When aging teachers become exhausted, they'll sometimes grab a huge breath and say things like, "Well, at least it keeps you young," it meaning working with kids. Even though this old teacher has "worked with kids" for just about forty years, I'm not always so sure the old line holds water. I feel ancient, withered, shell-shocked--just plain wiped out.For several days I hung around a high school choir from Rehoboth, New Mexico. On Tuesday, they did three assemblies in elementary schools on the Rosebud Reservation--three school assembles BEFORE noon. Just watching them mix it up and hold those kids' attention through all sorts of shenanigans made me feel like a dishrag. And then this--the moment they were through--even before they had lunch!--someone picked up a basketball in the gym at St. Francis, and a ton of them started playing ball.
After four days with them, I swear I'm no younger. It's taken me about 48 hours to feel as if the ship of my state has been somehow righted.
I don't know that I've been as thrilled to the core of my soul in a long time, however, as I've been by these kids. Some people say that in our post-doctrinal age, a time when people are eminently spiritual but sometimes not particularly religious, a time when people search for meaning but may not look too diligently in churches, the future of evangelism may well lie, simply, in bringing the world beauty. What may attract people to belief in God almighty is not reason or truth but, in an often gray world, the brilliance of a rainbow.

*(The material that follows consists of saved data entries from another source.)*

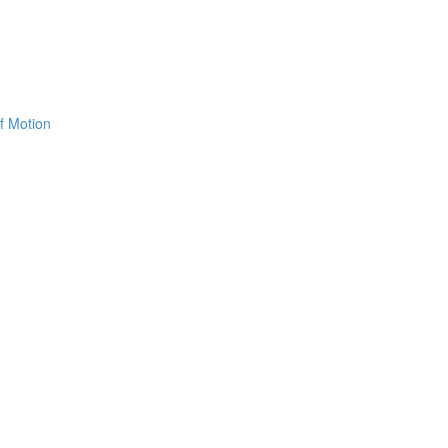
f Motion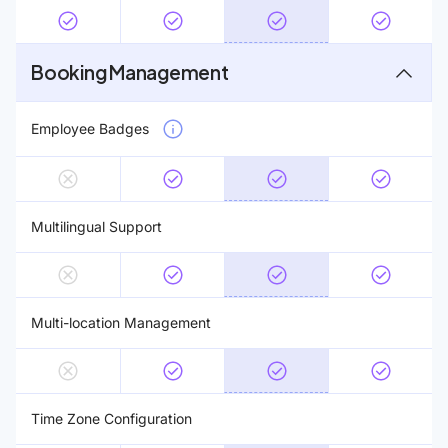
Booking Management
Employee Badges
Multilingual Support
Multi-location Management
Time Zone Configuration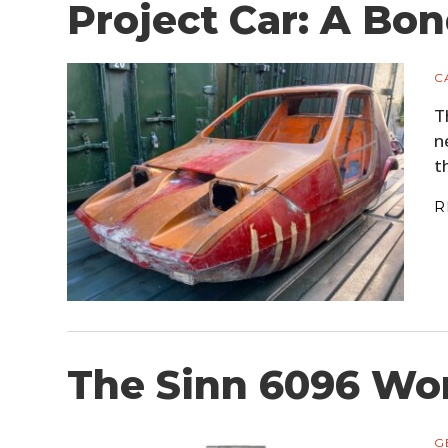
Project Car: A Bo
C
T
n
t
R
The Sinn 6096 Wo
G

I've got no crystal ball, but it seems to me that these indefatigable kids brought fun and joy and exuberant life into the schools they visited--no matter what color the kids. But that's not all. They also brought sheer, voluminous beauty, in great abundance.
This morning, still in recovery and back home, I'm deeply thankful for being able to hang around for awhile. I can't speak for the hundreds of kids they've touched, but, even though I'm no younger, I certainly have been deeply blessed.